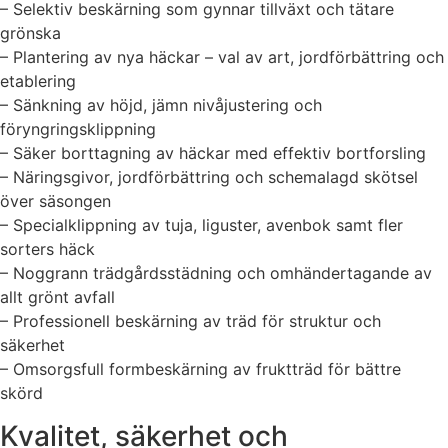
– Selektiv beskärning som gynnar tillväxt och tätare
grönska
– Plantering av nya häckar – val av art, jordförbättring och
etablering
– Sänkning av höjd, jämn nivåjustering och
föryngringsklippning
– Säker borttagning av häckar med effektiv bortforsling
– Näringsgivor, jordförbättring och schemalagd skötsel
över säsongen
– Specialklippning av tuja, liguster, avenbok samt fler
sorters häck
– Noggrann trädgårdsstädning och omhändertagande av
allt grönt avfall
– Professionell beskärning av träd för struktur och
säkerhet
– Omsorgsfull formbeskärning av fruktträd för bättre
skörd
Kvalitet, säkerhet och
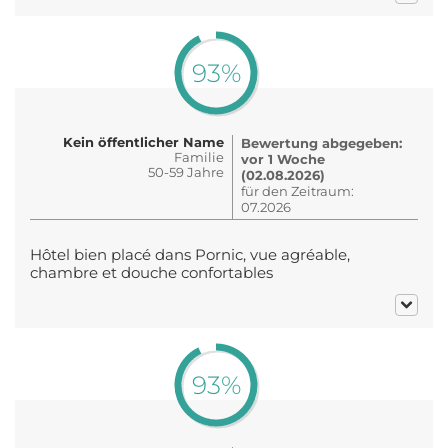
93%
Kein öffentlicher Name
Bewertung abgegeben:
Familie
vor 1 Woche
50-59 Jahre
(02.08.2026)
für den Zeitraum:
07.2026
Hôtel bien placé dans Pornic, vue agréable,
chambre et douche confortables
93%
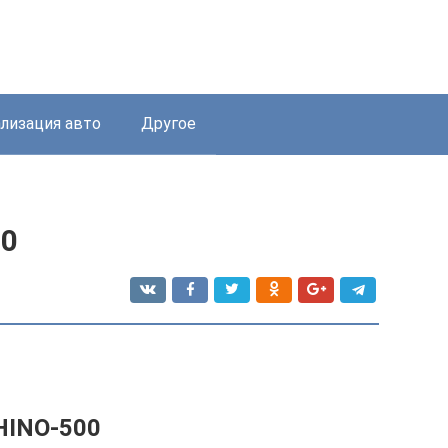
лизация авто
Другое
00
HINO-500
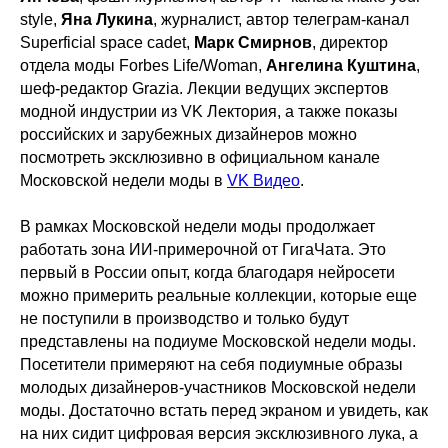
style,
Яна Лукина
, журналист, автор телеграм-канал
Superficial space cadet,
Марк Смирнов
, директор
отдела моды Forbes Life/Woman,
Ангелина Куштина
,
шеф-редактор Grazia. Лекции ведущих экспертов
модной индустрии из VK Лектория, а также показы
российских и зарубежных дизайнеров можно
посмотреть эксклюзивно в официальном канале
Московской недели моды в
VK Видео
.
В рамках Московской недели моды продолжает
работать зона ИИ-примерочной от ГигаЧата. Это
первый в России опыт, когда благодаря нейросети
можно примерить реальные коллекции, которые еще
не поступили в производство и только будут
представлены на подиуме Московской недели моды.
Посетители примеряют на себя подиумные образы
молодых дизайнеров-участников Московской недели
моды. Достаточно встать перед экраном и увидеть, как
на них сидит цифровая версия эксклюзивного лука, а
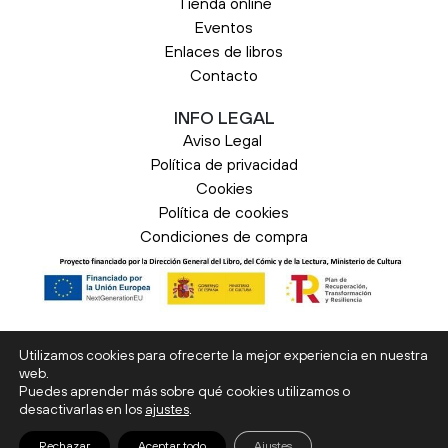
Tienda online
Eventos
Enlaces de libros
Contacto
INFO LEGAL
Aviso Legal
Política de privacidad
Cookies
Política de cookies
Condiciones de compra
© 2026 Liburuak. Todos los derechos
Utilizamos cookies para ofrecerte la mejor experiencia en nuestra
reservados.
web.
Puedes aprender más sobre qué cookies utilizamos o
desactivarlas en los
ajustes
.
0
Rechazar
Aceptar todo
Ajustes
# # #
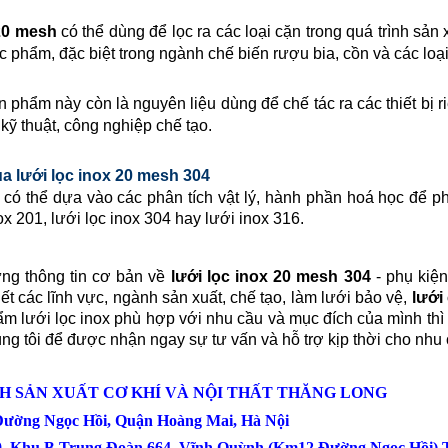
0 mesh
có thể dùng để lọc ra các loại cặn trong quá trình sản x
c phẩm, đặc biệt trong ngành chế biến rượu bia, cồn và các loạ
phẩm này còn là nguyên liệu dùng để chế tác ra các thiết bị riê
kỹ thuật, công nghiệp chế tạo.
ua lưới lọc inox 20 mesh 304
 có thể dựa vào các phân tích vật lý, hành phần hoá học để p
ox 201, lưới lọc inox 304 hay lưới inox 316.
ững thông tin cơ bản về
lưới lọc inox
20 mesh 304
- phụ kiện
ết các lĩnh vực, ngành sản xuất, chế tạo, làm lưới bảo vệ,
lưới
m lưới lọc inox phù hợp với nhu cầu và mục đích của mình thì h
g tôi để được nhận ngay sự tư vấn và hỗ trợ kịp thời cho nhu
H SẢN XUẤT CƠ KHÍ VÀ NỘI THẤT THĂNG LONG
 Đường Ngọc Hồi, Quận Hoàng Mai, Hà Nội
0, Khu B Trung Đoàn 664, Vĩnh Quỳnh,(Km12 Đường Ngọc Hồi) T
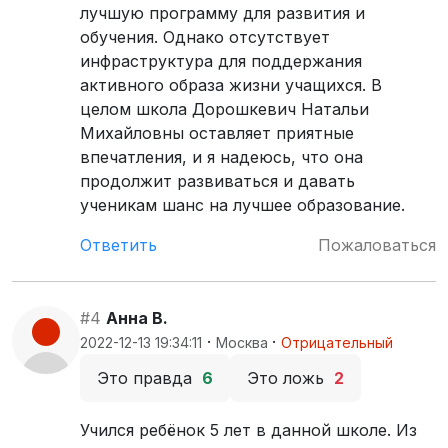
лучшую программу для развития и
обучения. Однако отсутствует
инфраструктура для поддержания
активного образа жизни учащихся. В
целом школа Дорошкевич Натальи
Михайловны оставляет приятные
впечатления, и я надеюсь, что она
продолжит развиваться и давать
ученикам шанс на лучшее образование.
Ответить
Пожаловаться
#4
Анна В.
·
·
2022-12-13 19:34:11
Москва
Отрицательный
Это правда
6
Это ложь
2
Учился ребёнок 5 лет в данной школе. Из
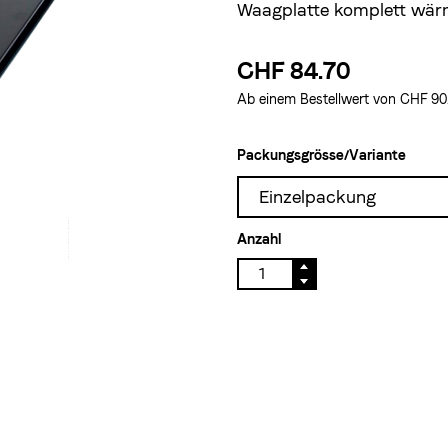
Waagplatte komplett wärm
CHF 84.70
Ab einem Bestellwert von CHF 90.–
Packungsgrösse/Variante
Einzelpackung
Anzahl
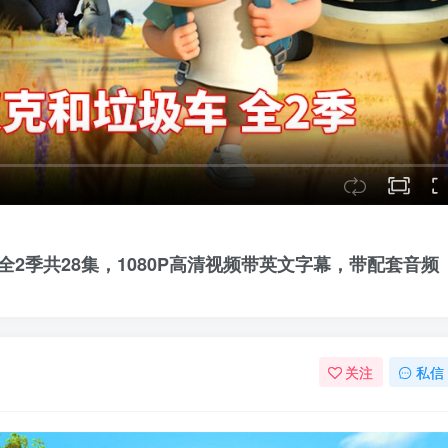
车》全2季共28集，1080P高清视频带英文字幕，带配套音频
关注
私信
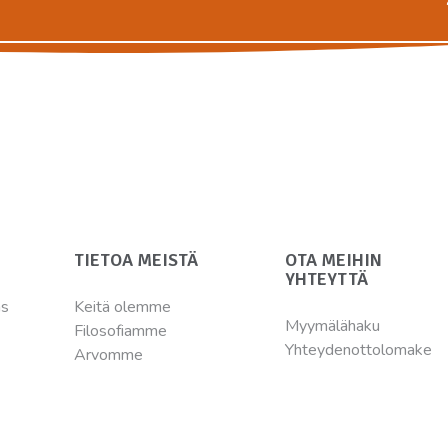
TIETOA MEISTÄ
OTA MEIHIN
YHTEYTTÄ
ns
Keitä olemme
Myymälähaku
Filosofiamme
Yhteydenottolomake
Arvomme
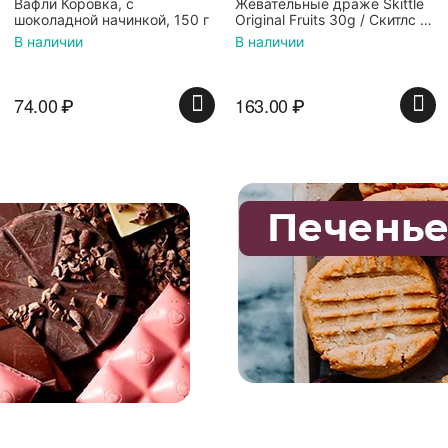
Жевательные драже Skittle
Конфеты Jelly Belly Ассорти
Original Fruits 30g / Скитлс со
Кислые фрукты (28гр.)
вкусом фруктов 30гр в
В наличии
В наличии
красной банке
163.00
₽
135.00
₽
# # #
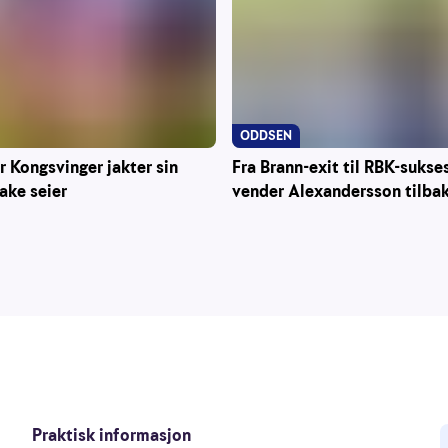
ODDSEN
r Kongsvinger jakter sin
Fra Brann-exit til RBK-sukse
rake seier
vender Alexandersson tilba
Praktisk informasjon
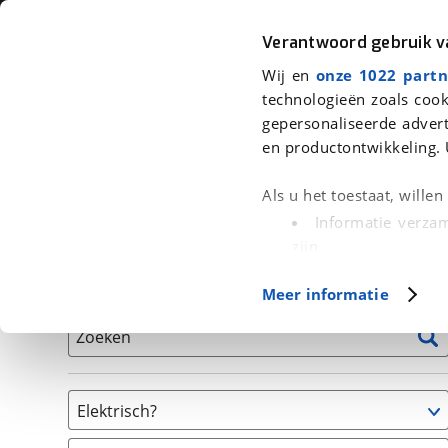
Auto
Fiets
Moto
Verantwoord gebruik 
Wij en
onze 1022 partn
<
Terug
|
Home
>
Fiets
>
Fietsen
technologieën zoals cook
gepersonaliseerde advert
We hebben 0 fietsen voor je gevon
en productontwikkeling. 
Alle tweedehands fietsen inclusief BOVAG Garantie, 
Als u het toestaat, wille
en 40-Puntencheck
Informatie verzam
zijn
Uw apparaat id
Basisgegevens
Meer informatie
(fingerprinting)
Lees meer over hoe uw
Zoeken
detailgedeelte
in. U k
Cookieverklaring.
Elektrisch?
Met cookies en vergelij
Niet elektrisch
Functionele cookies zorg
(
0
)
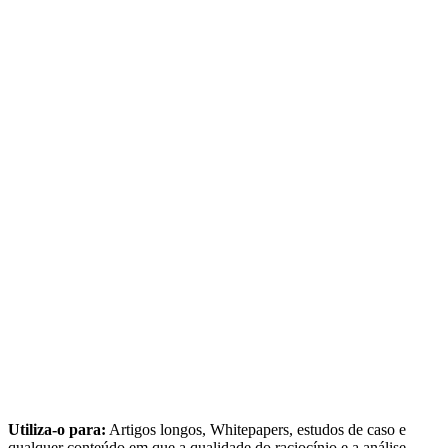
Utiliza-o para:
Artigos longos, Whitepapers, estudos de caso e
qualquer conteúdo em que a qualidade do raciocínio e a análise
# # #
PROBLEM REQUIREMENTS
Look for the word "trong" in the data, then return every line that contains it.

RESULT BELOW
có thể dùng để lọc ra các loại cặn trong quá trình sản x
c phẩm, đặc biệt trong ngành chế biến rượu bia, cồn và các loạ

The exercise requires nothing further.